It will probably be more than a year before Papa Hotel Tango Uniform Echo can announce itself to an air traffic controller. Visscher knows from experience that getting certification involves a whole chain of bureaucratic steps.
Besides the fact that this benefits the environment, it is also interesting for flight schools in terms of price. “They can recoup the conversion package costs in about four to five years,” says Van Schaik. “Because electricity is cheaper than kerosene and given that maintenance of an electric motor is much easier than an internal combustion engine.” The conversion package is expected to cost approximately €150,000. On top of that, the batteries will have to be replaced every five years or so, because they will lose their capacity over time. “But even then it is comparatively cheaper for flight schools to fly electrically,” he points out.

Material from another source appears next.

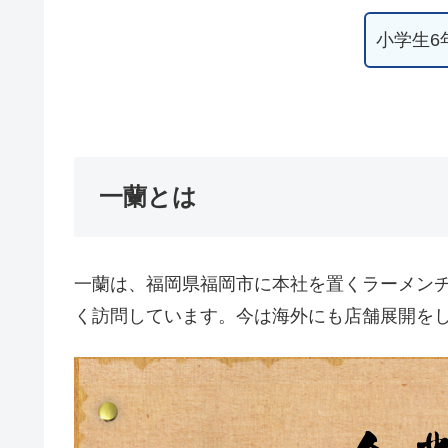
小学生6
一蘭とは
一蘭は、福岡県福岡市に本社を置くラーメン
く訪問しています。今は海外にも店舗展開を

What’s more, the batteries do not make the aircraft larger or heavier. “An internal combustion engine weighs about 200 kilos. An electric motor with the same capacity only weighs twelve kilos. So we can use the surplus weight for batteries,” Van Schaik adds. “The interior also remains the same. Pilots can fly both the existing and the electric planes.”
Lots of small planes
How many people fly in these types of small planes? “Most people tend to think of large passenger airplanes, but about ninety percent of all planes registered in the Netherlands are actually small planes,” he states. These are used for pleasure flights, flying lessons and business flights, for instance, says Van Schaik. “You could say that people should look for alternatives to flying, but changing human behavior is very difficult. That’s why we want to offer these people a more sustainable alternative,” he states.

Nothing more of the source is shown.